Zhang Gongbo, Jin Qiao, Zhou Yiliang, Wang Song, Idnay Betina R, Luo Yiming, Park Elizabeth, Nestor Jordan G, Spotnitz Matthew E, Soroush Ali, Campion Thomas, Lu Zhiyong, Weng Chunhua, Peng Yifan
Department of Biomedical Informatics, Columbia University, New York, NY, USA.
National Center for Biotechnology Information, National Library of Medicine, National Institutes of Health, Bethesda, MD, USA.
ArXiv. 2024 Jul 25:arXiv:2408.00588v1.
Large language models (LLMs) hold great promise in summarizing medical evidence.

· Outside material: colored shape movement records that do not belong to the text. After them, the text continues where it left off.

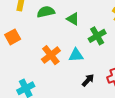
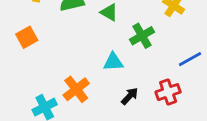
orange cross: (51, 55) -> (76, 89), moved

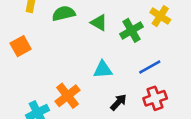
green cross: (142, 36) -> (132, 30), moved
blue line: (190, 59) -> (150, 67), moved

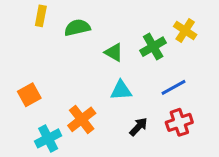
green triangle: (99, 23) -> (114, 52), moved
orange square: (21, 46) -> (29, 95), moved

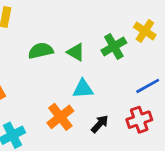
green semicircle: (77, 28) -> (41, 51), moved
blue line: (173, 87) -> (148, 86), moved
orange cross: (82, 119) -> (60, 117), moved

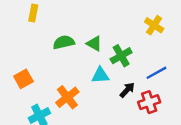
green cross: (114, 46) -> (121, 56), moved
orange cross: (60, 117) -> (67, 97), moved
black arrow: (100, 124) -> (127, 90), moved

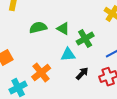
black arrow: (127, 90) -> (82, 74), moved

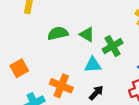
orange cross: (41, 73) -> (61, 86), turned -30
black arrow: (82, 74) -> (96, 93), moved

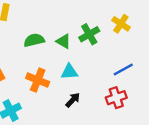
green cross: (113, 46) -> (89, 34), moved
orange cross: (61, 86) -> (38, 80), moved

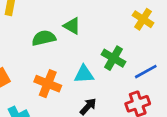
green cross: (89, 34) -> (114, 58), moved, turned -30
green triangle: (63, 41) -> (72, 26), moved

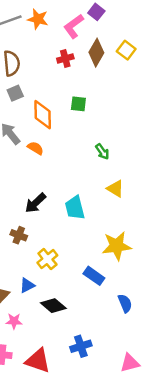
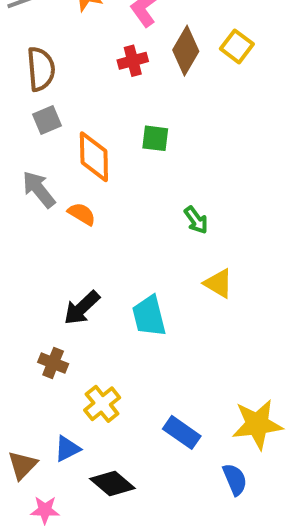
yellow star: (117, 246) -> (257, 424), moved

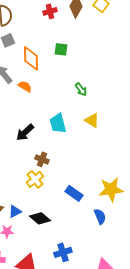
cyan trapezoid: (149, 316) -> (58, 123), moved
brown cross: (53, 363) -> (42, 159), moved
blue triangle: (67, 449) -> (15, 211), moved

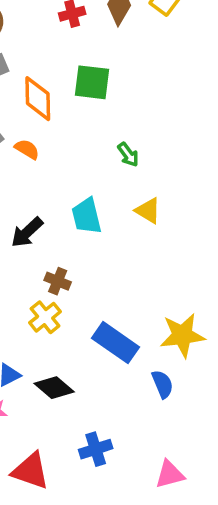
green square: (61, 49) -> (92, 82), size x1.5
blue rectangle: (74, 193) -> (116, 343), size x1.4

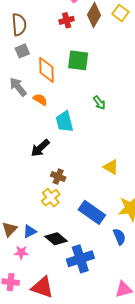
yellow triangle: (148, 211) -> (111, 167), moved
cyan trapezoid: (87, 216) -> (64, 122), moved
blue cross: (96, 449) -> (80, 259), moved, size x1.4

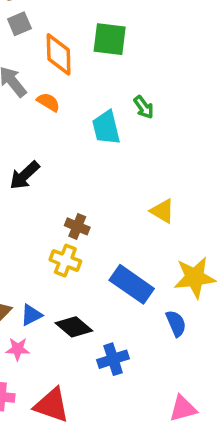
cyan trapezoid: (64, 122) -> (106, 128), moved
black arrow: (40, 148) -> (24, 175), moved
yellow cross: (51, 198) -> (65, 260), turned -30
blue cross: (80, 259) -> (113, 359), size x0.7

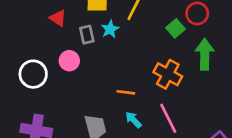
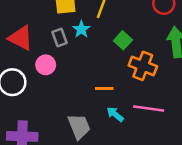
red triangle: (58, 18) -> (21, 38), moved, size x1.5
green square: (176, 28) -> (123, 40), moved
pink line: (168, 118) -> (149, 109), turned -48

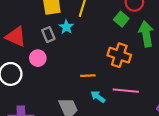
green square: (123, 40) -> (121, 19), moved

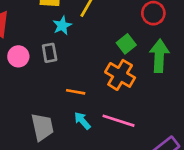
green square: (121, 19) -> (126, 44), moved
gray rectangle: (48, 35) -> (50, 53), moved

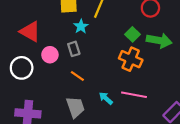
green arrow: (159, 56) -> (159, 41), turned 105
orange line: (76, 92) -> (77, 76), moved, turned 32

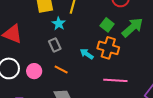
green arrow: (159, 41) -> (132, 27), turned -45
pink circle: (50, 55) -> (34, 71), moved
cyan arrow: (106, 98) -> (87, 54), moved

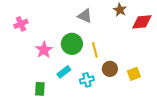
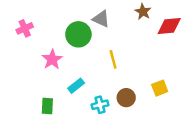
green circle: (72, 44) -> (78, 34), moved
brown circle: (110, 69) -> (126, 98), moved
cyan cross: (87, 80) -> (100, 105), moved

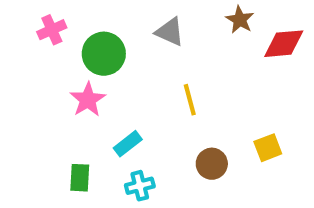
pink cross: (25, 28) -> (52, 30), moved
green circle: (78, 34) -> (104, 54), moved
cyan cross: (100, 105) -> (140, 186), moved

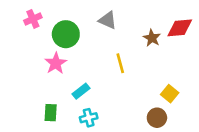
brown star: (240, 20) -> (152, 38), moved
yellow square: (268, 148) -> (170, 94), turned -30
brown circle: (212, 164) -> (157, 118), moved

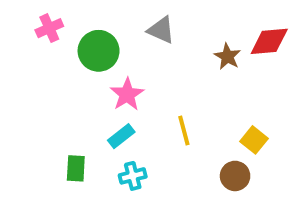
pink star: (56, 63) -> (127, 94), moved
yellow line: (120, 63) -> (184, 130), moved

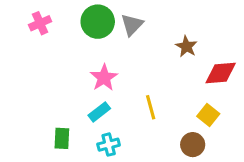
gray triangle: (161, 30) -> (132, 25), turned 50
red diamond: (269, 41) -> (221, 73), moved
green circle: (99, 51) -> (98, 22), moved

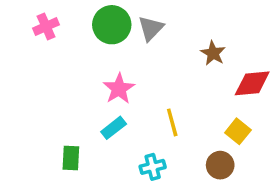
cyan cross: (109, 145) -> (153, 167), moved

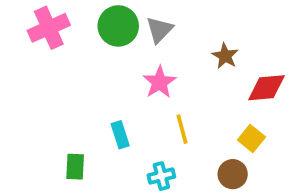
pink cross: (46, 26) -> (49, 28), size x1.5
pink star: (119, 89) -> (159, 82), moved
cyan rectangle: (114, 128) -> (120, 135), turned -70

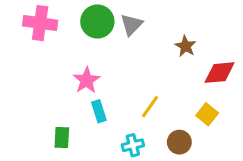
pink cross: (49, 28) -> (40, 23), turned 32
pink star: (159, 82) -> (87, 80), moved
yellow line: (182, 129) -> (150, 107), turned 50
brown circle: (233, 174) -> (179, 142), moved

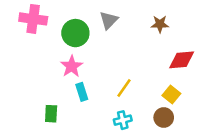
green circle: (97, 22) -> (75, 33), moved
brown star: (186, 46) -> (160, 24), moved, turned -30
brown circle: (179, 142) -> (164, 118), moved
cyan cross: (133, 145) -> (123, 120), moved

Most recent studies focus on the application of proprietary LLMs. Using proprietary LLMs introduces multiple risk factors, including a lack of transparency and vendor dependency. While open-source LLMs allow better transparency and customization, their performance falls short compared to proprietary ones. In this study, we investigated to what extent fine-tuning open-source LLMs can further improve their performance in summarizing medical evidence. Utilizing a benchmark dataset, MedReview, consisting of 8,161 pairs of systematic reviews and summaries, we fine-tuned three broadly-used, open-sourced LLMs, namely PRIMERA, LongT5, and Llama-2. Overall, the fine-tuned LLMs obtained an increase of 9.89 in ROUGE-L (95% confidence interval: 8.94-10.81), 13.21 in METEOR score (95% confidence interval: 12.05-14.37), and 15.82 in CHRF score (95% confidence interval: 13.89-16.44). The performance of fine-tuned LongT5 is close to GPT-3.5 with zero-shot settings. Furthermore, smaller fine-tuned models sometimes even demonstrated superior performance compared to larger zero-shot models. The above trends of improvement were also manifested in both human and GPT4-simulated evaluations. Our results can be applied to guide model selection for tasks demanding particular domain knowledge, such as medical evidence summarization.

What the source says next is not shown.